Social justice, faith, leadership. These values are packed into the DNA of Emily Cohen, class of 2010, who in a short time is making a difference in the lives of women, children, and people of faith throughout the country.
Cohen came to Seattle University for its emphasis on social justice and its location in the heart of a city where she could volunteer. Already a leader of spiritual retreats and community service projects in her high school in Tacoma, Cohen quickly became involved in Campus Ministry and the Center for Service.
As the Student Campus Minister for Social Justice for two years, she helped students connect their faith and spirituality with the justice work they were doing locally and globally. Her participation in the Center for Service Student Leaders for the Common Good program for two years provided a solid framework for ethical engagement in one’s own community. She brought her work with Campus Ministry and the Center for Service together when she served as the residence assistant in the Peter-Hans Kolvenbach Community, an intentional living community that integrates the values of service, spirituality, solidarity, community, and simple living.

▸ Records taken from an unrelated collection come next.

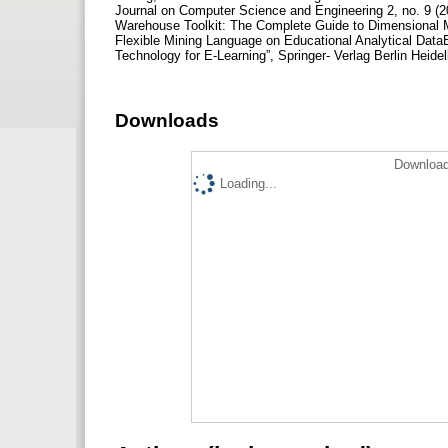
Journal on Computer Science and Engineering 2, no. 9 (2
Warehouse Toolkit: The Complete Guide to Dimensional Mo
Flexible Mining Language on Educational Analytical DataBa
Technology for E-Learning”, Springer- Verlag Berlin Heide
Downloads
Download
Loading...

“Majoring in both Theology and Religious Studies and Liberal Studies gave me the skills and knowledge to approach issues of justice from many starting points, but more importantly, my professors and mentors showed me how to do it from a place of great depth and care,” she said. “My study in both majors was rooted in my commitment to feminist ethics and activism.”
Upon graduation, Cohen moved to Washington, D.C., to intern with the Sisters of Loretto. The Loretto Volunteer Program pairs volunteers with social justice organizations for a formative year of service. Cohen worked part time at both the Women’s Ordination Conference, whose mission is to advocate for the ordination of women into an inclusive Catholic Church, and the Women’s Alliance for Theology, Ethics and Ritual (WATER), which is an education center and network that combines scholarship, feminist liturgy, counseling, and resources for professors, clinicians, lay people, clergy, students, and social service providers.
“As a staff associate at WATER, I edited, maintained the website, organized teleconferences, and planned conference and workshop events that connected me to a national network of feminist theologians,” Cohen said. “WATER was my first experience with a small nonprofit.”
At the end of her volunteer year, Cohen moved back to Seattle to serve as program coordinator at FaithTrust Institute, a national, multifaith, multicultural organization dedicated to ending domestic violence and sexual abuse.
“We offer training and consulting on issues located at the intersection of violence and religion,” she emphasized. “We equip people in faith communities with the tools to prevent and intervene when situations of sexual abuse and domestic violence arise.”
At the institute, Cohen helps with curriculum development, including a recent series of trainings delivered to Navy chaplains on the topic of pastoral care in cases of military sexual assault. She organizes trainings for clergy, lay leaders, program directors, and religious school teachers who all need to understand the issues faced by victims/survivors in order to know what to say and what to do to provide safe places and resources for children, families, and women.
In September, Cohen will further her education at Harvard Divinity School where she is enrolled in the Master of Divinity program. Because of the program’s diverse student body, she is particularly interested in exploring how various religious traditions address issues of gender and violence and how those traditions can be fuel for social justice work.